WHAT YOU HAVE TO DO> Nothing but the lines from the one containing "minded people?" through the end of the data below should appear in the answer, each exact and free of pictures.

Extracted page text data

Segment Open

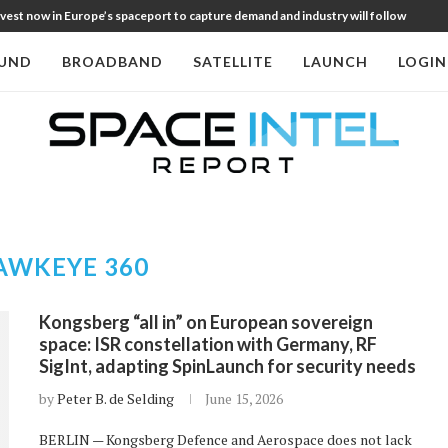
st now in Europe’s spaceport to capture demand and industry will follow
UND
BROADBAND
SATELLITE
LAUNCH
LOGIN
AWKEYE 360
Kongsberg “all in” on European sovereign
space: ISR constellation with Germany, RF
SigInt, adapting SpinLaunch for security needs
by
Peter B. de Selding
June 15, 2026
BERLIN — Kongsberg Defence and Aerospace does not lack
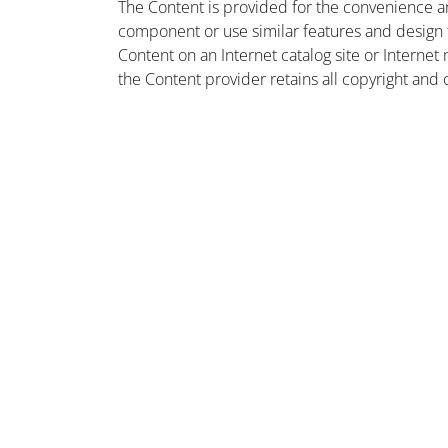
The Content is provided for the convenience a
component or use similar features and design
Content on an Internet catalog site or Intern
the Content provider retains all copyright and 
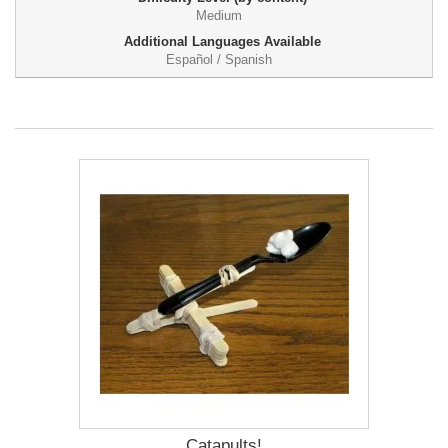
Medium
Additional Languages Available
Español / Spanish
Catapults!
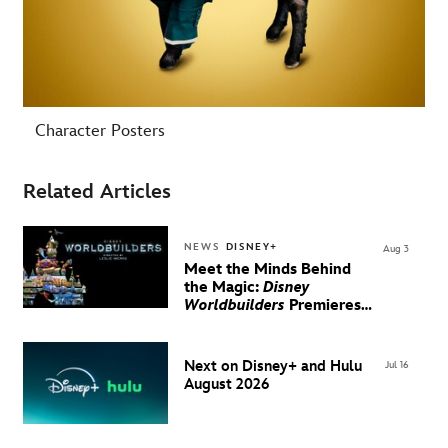
Character Posters
Related Articles
NEWS
DISNEY+
Aug 3
Meet the Minds Behind
the Magic:
Disney
Worldbuilders
Premieres
August 20 on Disney+
Next on Disney+ and Hulu
Jul 16
August 2026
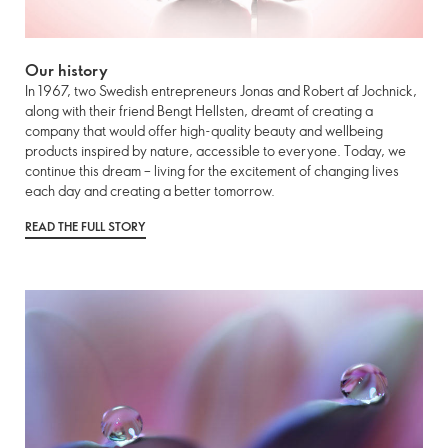
Our history
In 1967, two Swedish entrepreneurs Jonas and Robert af Jochnick,
along with their friend Bengt Hellsten, dreamt of creating a
company that would offer high-quality beauty and wellbeing
products inspired by nature, accessible to everyone. Today, we
continue this dream – living for the excitement of changing lives
each day and creating a better tomorrow.
READ THE FULL STORY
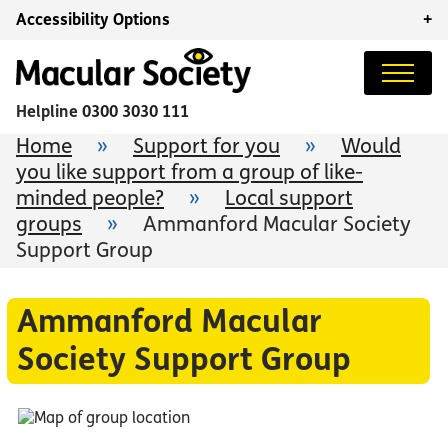
Accessibility Options
+
Helpline
0300 3030 111
Home
»
Support for you
»
Would
you like support from a group of like-
minded people?
»
Local support
groups
»
Ammanford Macular Society
Support Group
Ammanford Macular
Society Support Group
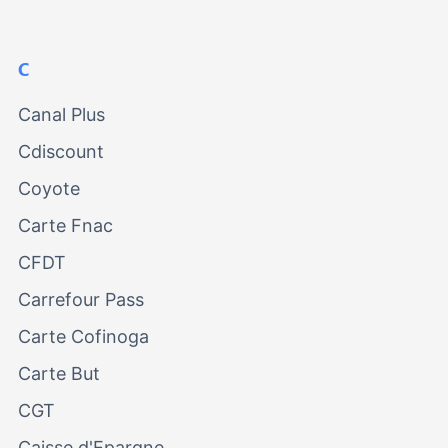
C
Canal Plus
Cdiscount
Coyote
Carte Fnac
CFDT
Carrefour Pass
Carte Cofinoga
Carte But
CGT
Caisse d'Epargne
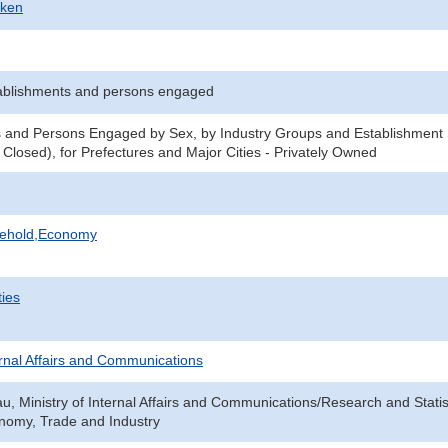
-ken
ablishments and persons engaged
 and Persons Engaged by Sex, by Industry Groups and Establishment 
 Closed), for Prefectures and Major Cities - Privately Owned
sehold,Economy
ties
ternal Affairs and Communications
au, Ministry of Internal Affairs and Communications/Research and Statis
onomy, Trade and Industry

Segment Closed

TASK SOLUTION>
minded people?
»
Local support
groups
»
Ammanford Macular Society
Support Group
Ammanford Macular
Society Support Group
C
Canal Plus
Cdiscount
Coyote
Carte Fnac
CFDT
Carrefour Pass
Carte Cofinoga
Carte But
CGT
Caisse d'Epargne
-ken
ablishments and persons engaged
 and Persons Engaged by Sex, by Industry Groups and Establishment 
 Closed), for Prefectures and Major Cities - Privately Owned
sehold,Economy
ties
ternal Affairs and Communications
au, Ministry of Internal Affairs and Communications/Research and Statis
onomy, Trade and Industry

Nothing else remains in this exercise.